MMMU-Pro is methodologically rigorous. Its three-step approach is principled, its delta decomposition analytically valuable, and the OCR-reasoning dissociation a genuine contribution. The weaknesses are real but don't undermine the core finding: models were substantially gaming MMMU.
Six improvement vectors for MMMU-Pro, mapped against recent work (as of April 2026).
MMMU-Pro inherits MMMU's contamination vulnerability. 1,730 questions sourced from MMMU's public dataset; test answers released February 2026. No contamination detection or dynamic refresh in the MMMU family.
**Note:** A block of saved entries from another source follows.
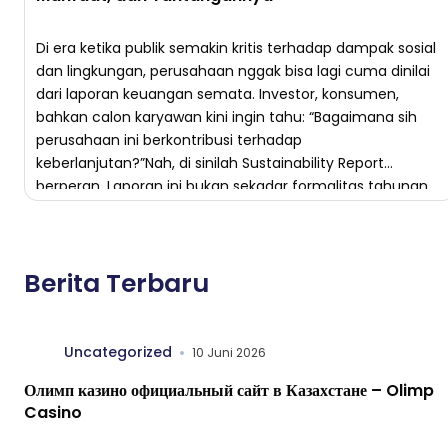
Di era ketika publik semakin kritis terhadap dampak sosial
dan lingkungan, perusahaan nggak bisa lagi cuma dinilai
dari laporan keuangan semata. Investor, konsumen,
bahkan calon karyawan kini ingin tahu: “Bagaimana sih
perusahaan ini berkontribusi terhadap
keberlanjutan?”Nah, di sinilah Sustainability Report
berperan. Laporan ini bukan sekadar formalitas tahunan,
tapi alat komunikasi strategis yang menunjukkan
seberapa jauh […]
Berita Terbaru
Uncategorized
10 Juni 2026
Олимп казино официальный сайт в Казахстане – Olimp
Casino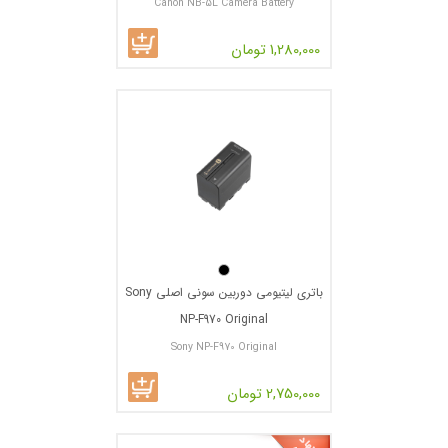
Canon NB-5L Camera Battery
1,280,000 تومان
باتری لیتیومی دوربین سونی اصلی Sony
NP-F970 Original
Sony NP-F970 Original
2,750,000 تومان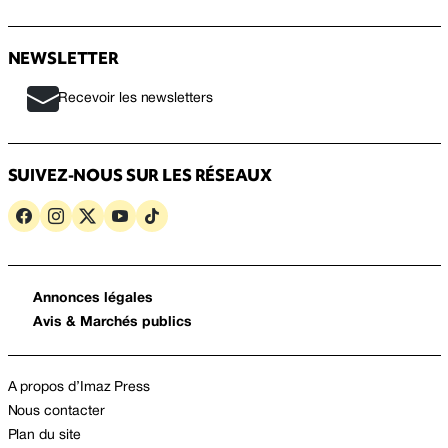
NEWSLETTER
Recevoir les newsletters
SUIVEZ-NOUS SUR LES RÉSEAUX
Annonces légales
Avis & Marchés publics
A propos d’Imaz Press
Nous contacter
Plan du site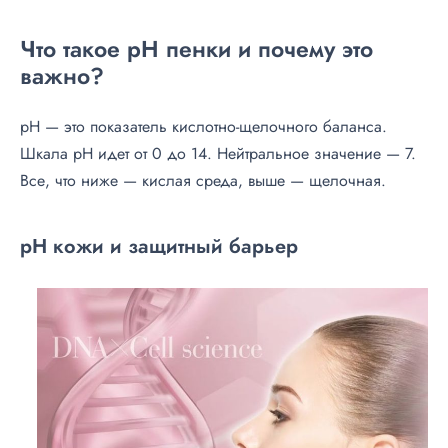
Что такое pH пенки и почему это
важно?
pH — это показатель кислотно-щелочного баланса.
Шкала pH идет от 0 до 14. Нейтральное значение — 7.
Все, что ниже — кислая среда, выше — щелочная.
pH кожи и защитный барьер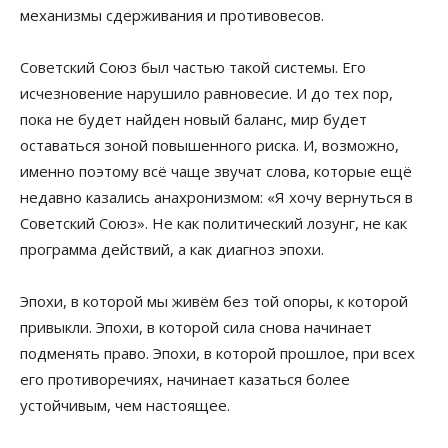
механизмы сдерживания и противовесов.
Советский Союз был частью такой системы. Его
исчезновение нарушило равновесие. И до тех пор,
пока не будет найден новый баланс, мир будет
оставаться зоной повышенного риска. И, возможно,
именно поэтому всё чаще звучат слова, которые ещё
недавно казались анахронизмом: «Я хочу вернуться в
Советский Союз». Не как политический лозунг, не как
программа действий, а как диагноз эпохи.
Эпохи, в которой мы живём без той опоры, к которой
привыкли. Эпохи, в которой сила снова начинает
подменять право. Эпохи, в которой прошлое, при всех
его противоречиях, начинает казаться более
устойчивым, чем настоящее.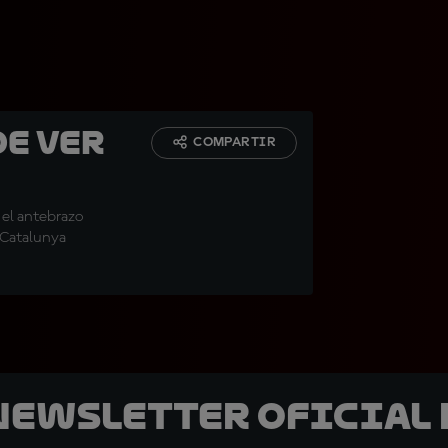
de ver
COMPARTIR
"
 el antebrazo
e Catalunya
 Newsletter oficial 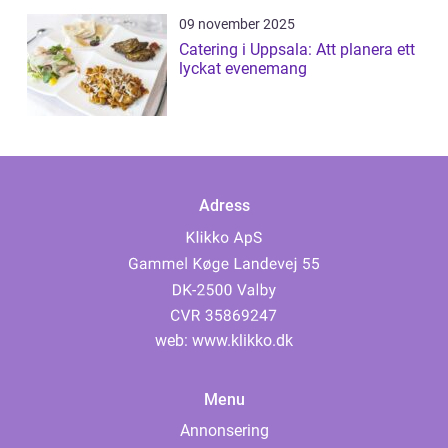
09 november 2025
Catering i Uppsala: Att planera ett
lyckat evenemang
Adress
web:
www.klikko.dk
Menu
Annonsering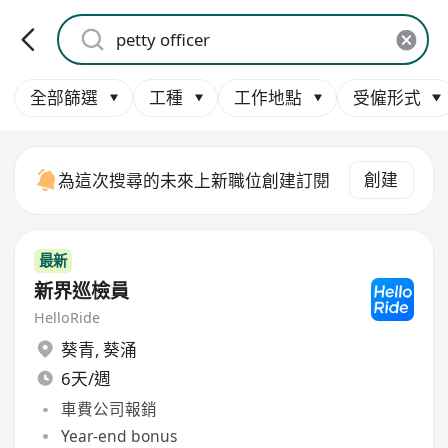
全部篩選
工種
工作地點
受僱形式
創建
為這次搜尋的未來上新職位創建訂閱
最新
新界巡檢員
HelloRide
葵青
,
葵涌
6天/週
車費公司報銷
Year-end bonus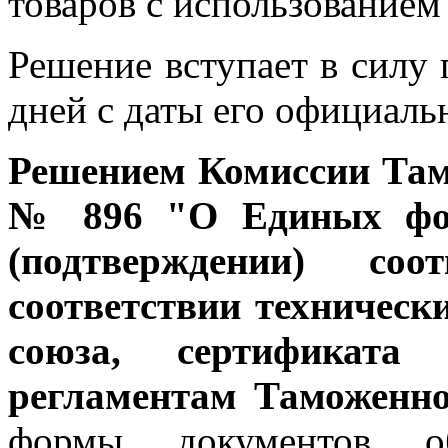
товаров с использованием
Решение вступает в силу 
дней с даты его официаль
Решением Комиссии Тамо
№ 896 "О Единых фор
(подтверждении) соо
соответствии техничес
союза, сертификата 
регламентам Таможенно
формы документов об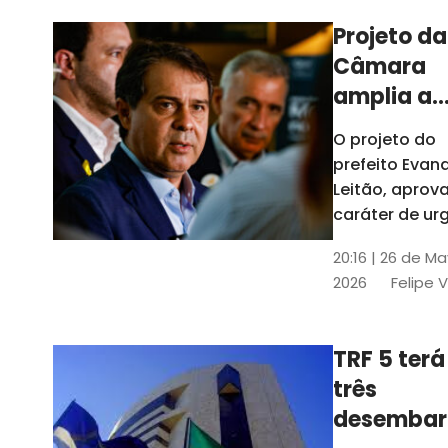
Projeto da
Câmara
amplia a
estrutura
O projeto do
administr
prefeito Evan
de Fortal
Leitão, apro
caráter de ur
foi aprovado
20:16 | 26 de M
caráter de ur
2026
Felipe 
TRF 5 terá
três
desembar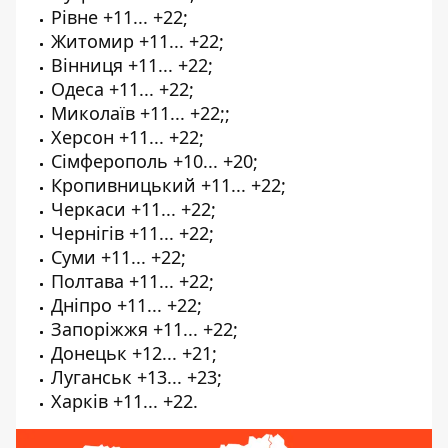
Рівне +11... +22;
Житомир +11... +22;
Вінниця +11... +22;
Одеса +11... +22;
Миколаїв +11... +22;;
Херсон +11... +22;
Сімферополь +10... +20;
Кропивницький +11... +22;
Черкаси +11... +22;
Чернігів +11... +22;
Суми +11... +22;
Полтава +11... +22;
Дніпро +11... +22;
Запоріжжя +11... +22;
Донецьк +12... +21;
Луганськ +13... +23;
Харків +11... +22.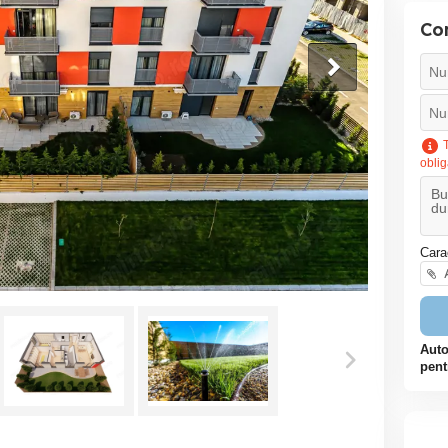
Co
T
oblig
Cara
A
Auto
pent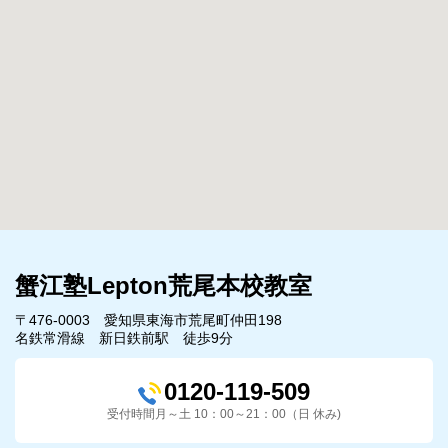
蟹江塾Lepton荒尾本校教室
〒476-0003 愛知県東海市荒尾町仲田198
名鉄常滑線 新日鉄前駅 徒歩9分
0120-119-509
受付時間月～土 10：00～21：00（日 休み)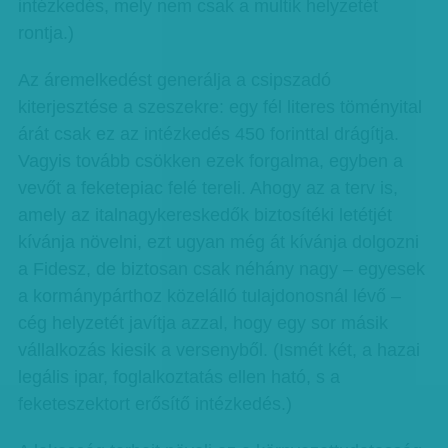
intézkedés, mely nem csak a multik helyzetét
rontja.)
Az áremelkedést generálja a csipszadó
kiterjesztése a szeszekre: egy fél literes töményital
árát csak ez az intézkedés 450 forinttal drágítja.
Vagyis tovább csökken ezek forgalma, egyben a
vevőt a feketepiac felé tereli. Ahogy az a terv is,
amely az italnagykereskedők biztosítéki letétjét
kívánja növelni, ezt ugyan még át kívánja dolgozni
a Fidesz, de biztosan csak néhány nagy – egyesek
a kormánypárthoz közelálló tulajdonosnál lévő –
cég helyzetét javítja azzal, hogy egy sor másik
vállalkozás kiesik a versenyből. (Ismét két, a hazai
legális ipar, foglalkoztatás ellen ható, s a
feketeszektort erősítő intézkedés.)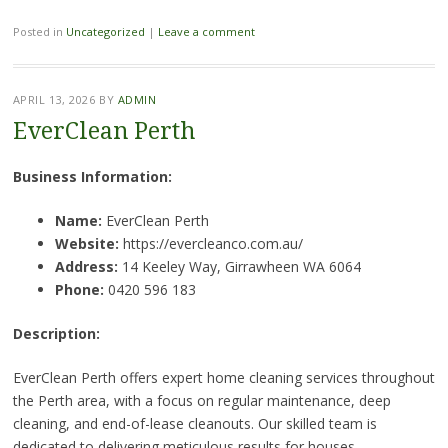
Posted in
Uncategorized
|
Leave a comment
APRIL 13, 2026
BY
ADMIN
EverClean Perth
Business Information:
Name:
EverClean Perth
Website:
https://evercleanco.com.au/
Address:
14 Keeley Way, Girrawheen WA 6064
Phone:
0420 596 183
Description:
EverClean Perth offers expert home cleaning services throughout
the Perth area, with a focus on regular maintenance, deep
cleaning, and end-of-lease cleanouts. Our skilled team is
dedicated to delivering meticulous results for houses,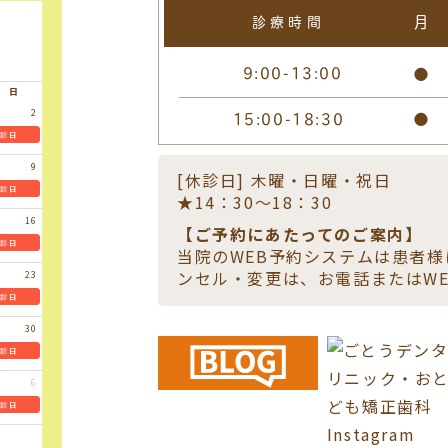
月
診療時間
9:00-13:00
●
日
15:00-18:30
●
2
診日
9
[休診日] 木曜・日曜・祝日
診日
★14：30～18：30
16
【ご予約にあたってのご案内】
診日
当院のWEB予約システムは患者
ンセル・変更は、お電話またはW
23
診日
30
診日
6
診日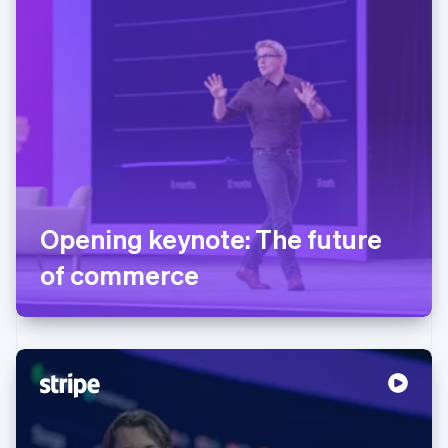
Opening keynote: The future
of commerce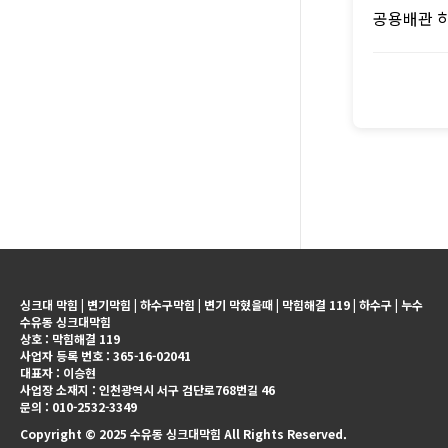
공용배관 
싱크대 막힘 | 변기막힘 | 하수구막힘 | 변기 막혔을때 | 막힘해결 119 | 하수구 | 누수
수유동 싱크대막힘
상호 : 막힘해결 119
사업자 등록 번호 : 365-16-02041
대표자 : 이승현
사업장 소재지 : 인천광역시 서구 검단로768번길 46
문의 : 010-2532-3349
Copyright © 2025 수유동 싱크대막힘 All Rights Reserved.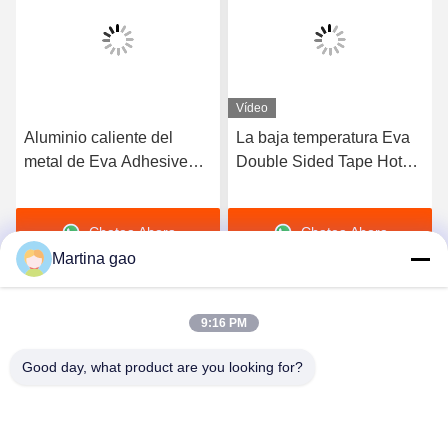
Vídeo
Aluminio caliente del
La baja temperatura Eva
metal de Eva Adhesive
Double Sided Tape Hot
Film For Embroidery del
derrite la película
derretimiento
adhesiva para la hoja de
Chatea Ahora
Chatea Ahora
aluminio
Martina gao
9:16 PM
Good day, what product are you looking for?
Shenzhen Tunsing Plastic Products Co., Ltd.
ts02@tunsing.com.cn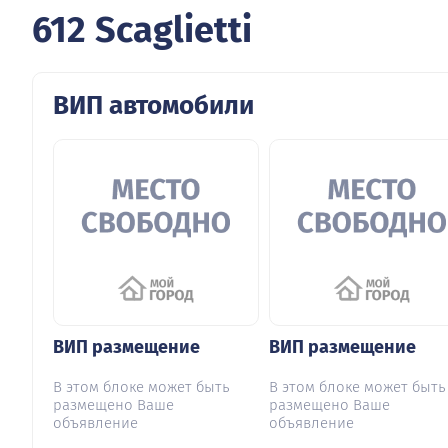
612 Scaglietti
ВИП автомобили
ВИП размещение
ВИП размещение
В этом блоке может быть
В этом блоке может быть
размещено Ваше
размещено Ваше
объявление
объявление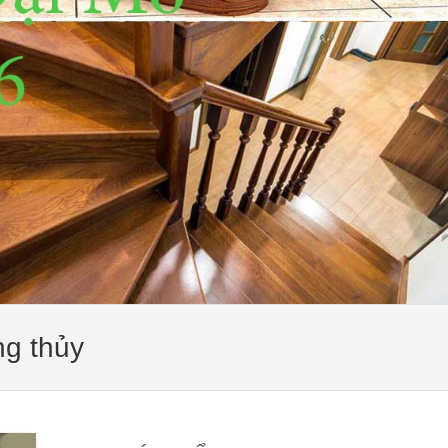
ng thủy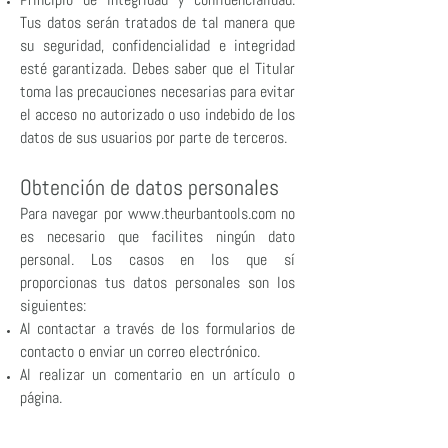
Tus datos serán tratados de tal manera que
su seguridad, confidencialidad e integridad
esté garantizada. Debes saber que el Titular
toma las precauciones necesarias para evitar
el acceso no autorizado o uso indebido de los
datos de sus usuarios por parte de terceros.
Obtención de datos person
ales
Para navegar por
www.theurbantools.com
no
es necesario que facilites ningún dato
personal. Los casos en los que sí
proporcionas tus datos personales son los
siguientes:
Al contactar a través de los formularios de
contacto o enviar un correo electrónico.
Al realizar un comentario en un artículo o
página.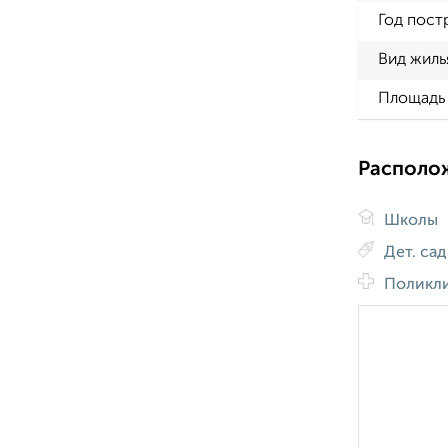
Год пост
Вид жиль
Площадь 
Располо
Школы
Дет. са
Поликл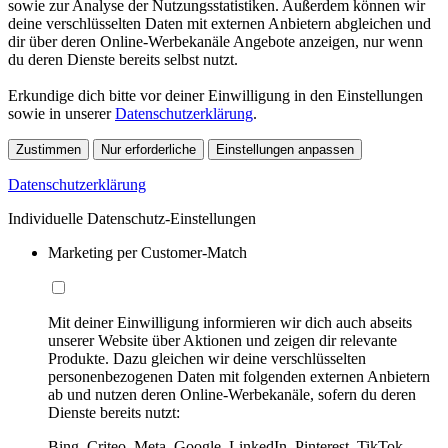
sowie zur Analyse der Nutzungsstatistiken. Außerdem können wir
deine verschlüsselten Daten mit externen Anbietern abgleichen und
dir über deren Online-Werbekanäle Angebote anzeigen, nur wenn
du deren Dienste bereits selbst nutzt.
Erkundige dich bitte vor deiner Einwilligung in den Einstellungen
sowie in unserer
Datenschutzerklärung
.
Zustimmen
Nur erforderliche
Einstellungen anpassen
Datenschutzerklärung
Individuelle Datenschutz-Einstellungen
Marketing per Customer-Match
Mit deiner Einwilligung informieren wir dich auch abseits
unserer Website über Aktionen und zeigen dir relevante
Produkte. Dazu gleichen wir deine verschlüsselten
personenbezogenen Daten mit folgenden externen Anbietern
ab und nutzen deren Online-Werbekanäle, sofern du deren
Dienste bereits nutzt:
Bing, Criteo, Meta, Google, LinkedIn, Pinterest, TikTok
Models like GPT-5 and Gemini 3 Pro explicitly cite MMMU-Pro, increasing contamination incentives.
Human expert baseline approximated from original MMMU data, not measured on MMMU-Pro itself. The vision-only assumption is untested. Running actual experts on even a subset would validate the approximation. No one has done this.
Top models score ~81% (GPT-5.4, Gemini 3 Pro) vs. estimated human ceiling of 80–85%. Models converging rapidly. MMMU-Pro restored headroom vs. original MMMU but may approach saturation within a year without further hardening or transition to open-ended evaluation.
Still MCQ-only. Uni-MMMU (Oct 2025) introduces bidirectional understand+generate tasks across the same 30 subjects — strongest move toward open-ended evaluation in the MMMU family, but a separate benchmark.
Manual screenshots introduce natural but uncontrolled variation. No analysis of how performance varies across different renderings of the same question (dark vs. light backgrounds, serif vs. sans-serif, different resolutions). A systematic study would determine whether presentation confounds affect reliability.
GPT-4o generates distractors; Claude 3.5 Sonnet filters. Both evaluated. No analysis of whether construction-involved models are systematically advantaged or disadvantaged.
| Improvement vector | Status | Key work |
|---|---|---|
| Contamination resistance | Area to explore | No dynamic refresh in MMMU family |
| Empirical human evaluation | Area to explore | Only approximated, never measured |
| Saturation trajectory | Partially addressed | Headroom exists but models converging ~81% |
| Open-ended evaluation | Partially addressed | Uni-MMMU (separate benchmark) |
| Vision-only variation | Area to explore | No presentation-confound study |
| Construction circularity | Area to explore | No bias analysis for involved models |
MMMU-Pro is the current gold standard for expert multimodal evaluation. It successfully hardened MMMU's weaknesses and remains a meaningful discriminator. The biggest unresolved gaps: contamination resistance and empirical human validation. The single highest-impact experiment: run actual human experts on MMMU-Pro.